Meine Behinderung hat mir Türen geöffnet, die vielen anderen verschlossen bleiben, und ich bin dankbar dafür. Es ist keine Schande um Hilfe bitten zu müssen. Die meisten Leute, die ich kennengelernt habe, waren stets hilfsbereit. Klar ist man mit einer Sehbehinderung in vielen Dingen benachteiligt, also ist es auch nicht verkehrt, hin und wieder diesen Joker für sich zu nutzen.

Mein Rat: Du solltest nicht versuchen, deine Sehbehinderung zu verstecken, um irgendwie normal zu wirken, niemand ist perfekt. Ein offener und positiver Umgang mit der eigenen Behinderung, das Wissen um Grenzen und Bedürfnisse und die eigene Bereitschaft, dies nach außen zu kommunizieren, hilft in vielen Situationen weiter. Definiere dich nicht über deine Behinderung. Sie hat nur genau so viel Gewicht, wie du ihr beimisst. Ist jetzt schön gesprochen bzw. geschrieben, ist aber ein langwieriger und zuweilen harter Lernprozess, während dessen man auch so manche falsche Entscheidung trifft, aus Angst vorm Scheitern der Augen wegen.
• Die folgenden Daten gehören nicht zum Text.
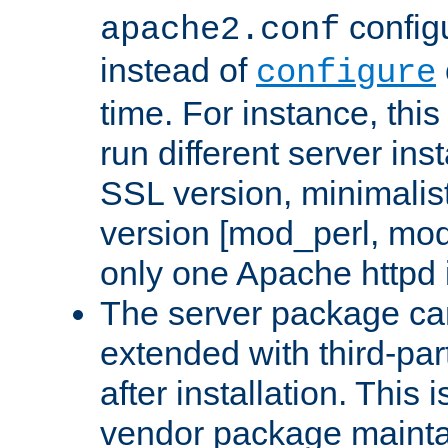
configu
apache2.conf
instead of
configure
time. For instance, this
run different server in
SSL version, minimalis
version [mod_perl, mo
only one Apache httpd i
The server package ca
extended with third-pa
after installation. This i
vendor package mainta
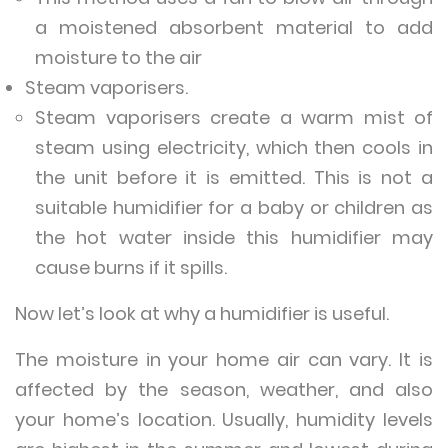
a moistened absorbent material to add
moisture to the air
Steam vaporisers.
Steam vaporisers create a warm mist of
steam using electricity, which then cools in
the unit before it is emitted. This is not a
suitable humidifier for a baby or children as
the hot water inside this humidifier may
cause burns if it spills.
Now let’s look at why a humidifier is useful.
The moisture in your home air can vary. It is
affected by the season, weather, and also
your home’s location. Usually, humidity levels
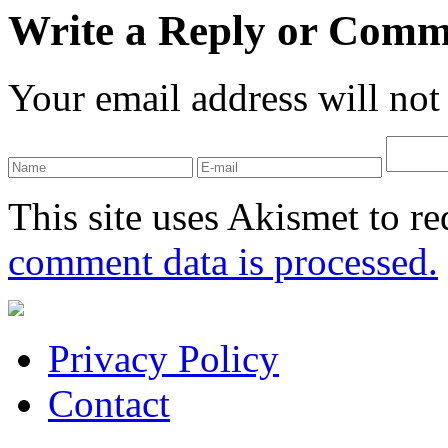
Write a Reply or Comm
Your email address will not
This site uses Akismet to r
comment data is processed.
Privacy Policy
Contact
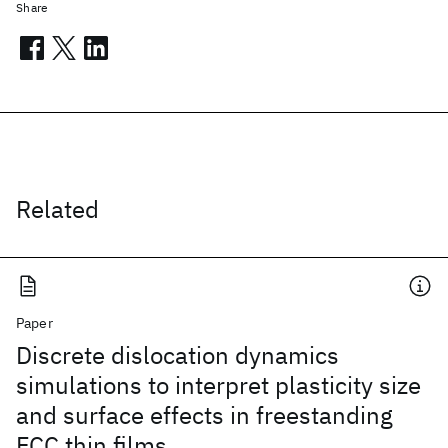
Share
Related
Paper
Discrete dislocation dynamics
simulations to interpret plasticity size
and surface effects in freestanding
FCC thin films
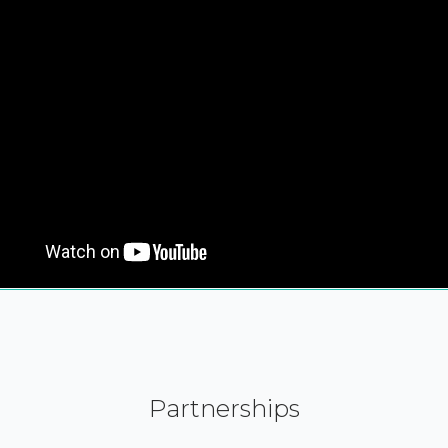
Partnerships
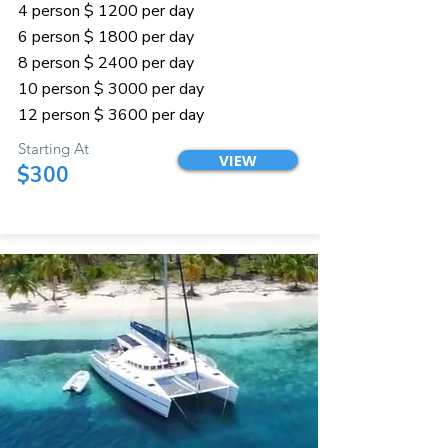
4 person $ 1200 per day
6 person $ 1800 per day
8 person $ 2400 per day
10 person $ 3000 per day
12 person $ 3600 per day
Starting At
VIEW
$300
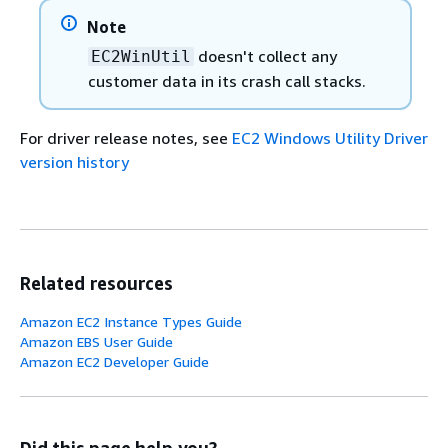
Note
doesn't collect any
EC2WinUtil
customer data in its crash call stacks.
For driver release notes, see
EC2 Windows Utility Driver
version history
Related resources
Amazon EC2 Instance Types Guide
Amazon EBS User Guide
Amazon EC2 Developer Guide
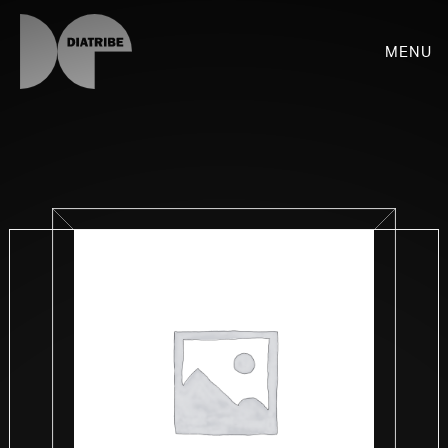
Menu
SHOP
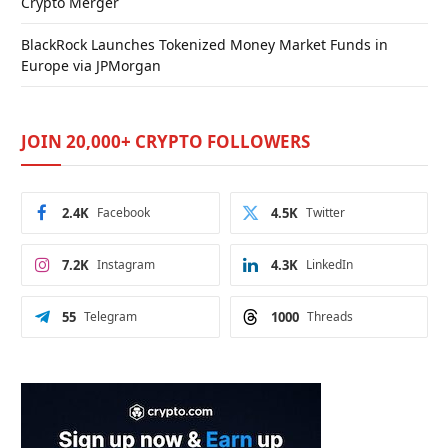
Crypto Merger
BlackRock Launches Tokenized Money Market Funds in
Europe via JPMorgan
JOIN 20,000+ CRYPTO FOLLOWERS
2.4K
Facebook
4.5K
Twitter
7.2K
Instagram
4.3K
LinkedIn
55
Telegram
1000
Threads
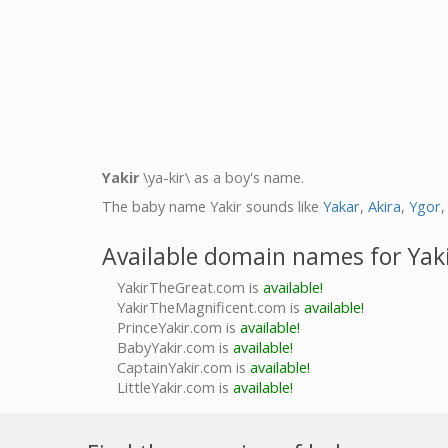
Yakir
\ya-kir\ as a boy's name.
The baby name Yakir sounds like
Yakar
,
Akira
,
Ygor
Available domain names for Yak
YakirTheGreat.com is
available!
YakirTheMagnificent.com is
available!
PrinceYakir.com is
available!
BabyYakir.com is
available!
CaptainYakir.com is
available!
LittleYakir.com is
available!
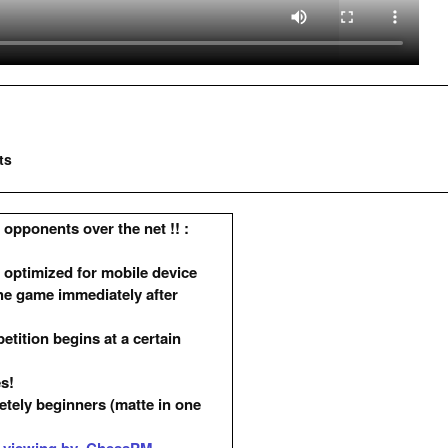
ts
opponents over the net !! :
 optimized for mobile device
he game immediately after
ition begins at a certain
es!
etely beginners (matte in one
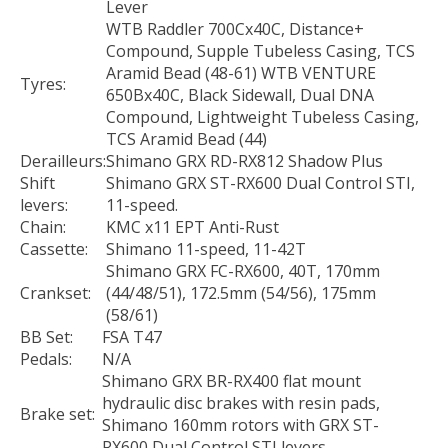
Lever
WTB Raddler 700Cx40C, Distance+
Compound, Supple Tubeless Casing, TCS
Aramid Bead (48-61) WTB VENTURE
Tyres:
650Bx40C, Black Sidewall, Dual DNA
Compound, Lightweight Tubeless Casing,
TCS Aramid Bead (44)
Derailleurs:
Shimano GRX RD-RX812 Shadow Plus
Shift
Shimano GRX ST-RX600 Dual Control STI,
levers:
11-speed.
Chain:
KMC x11 EPT Anti-Rust
Cassette:
Shimano 11-speed, 11-42T
Shimano GRX FC-RX600, 40T, 170mm
Crankset:
(44/48/51), 172.5mm (54/56), 175mm
(58/61)
BB Set:
FSA T47
Pedals:
N/A
Shimano GRX BR-RX400 flat mount
hydraulic disc brakes with resin pads,
Brake set:
Shimano 160mm rotors with GRX ST-
RX600 Dual Control STI levers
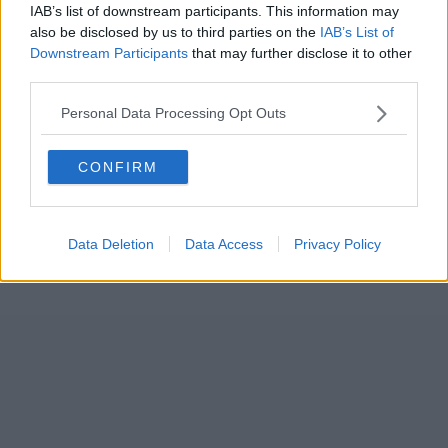
IAB’s list of downstream participants. This information may
also be disclosed by us to third parties on the
IAB’s List of
Downstream Participants
that may further disclose it to other
third parties.
Personal Data Processing Opt Outs
CONFIRM
Data Deletion
Data Access
Privacy Policy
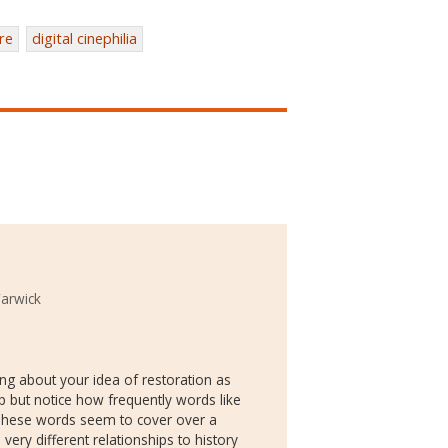
re
digital cinephilia
Warwick
ng about your idea of restoration as
lp but notice how frequently words like
. These words seem to cover over a
very different relationships to history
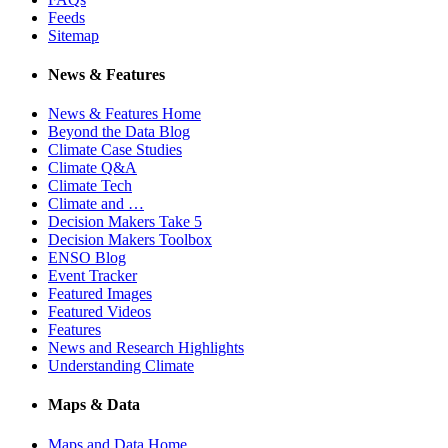
Feeds
Sitemap
News & Features
News & Features Home
Beyond the Data Blog
Climate Case Studies
Climate Q&A
Climate Tech
Climate and …
Decision Makers Take 5
Decision Makers Toolbox
ENSO Blog
Event Tracker
Featured Images
Featured Videos
Features
News and Research Highlights
Understanding Climate
Maps & Data
Maps and Data Home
Ich habe mich zum Beispiel für ein Studium an der THM Gießen entschieden, da ich davon ausgegangen bin, dass dort die Unterstützung für sehbehinderte Studierende besser gewährleistet sei – und dazu wurde mir auch geraten. Dass bedeutete aber in meinem Fall die Trennung von meiner langjährigen Freundin, die weniger ängstlich war und sich damals für ein Studium an einer „normalen“ Uni entschied, nur um später festzustellen, dass es in Sachen Barrierefreiheit oder besser gesagt in Sachen Barrieren keine so großen Unterschiede gegeben hat zwischen den Universitäten und sie es andernorts, obwohl sie blind ist, ebenso geschafft hat.

Ich wünsche allen Schüler*innen, die noch nach mir kommen, alles Gute und viel Erfolg und Unterstützung bei der Suche nach ihrem Traumberuf. Ich hoffe meine Gedanken und Erfahrungen können jemandem helfen!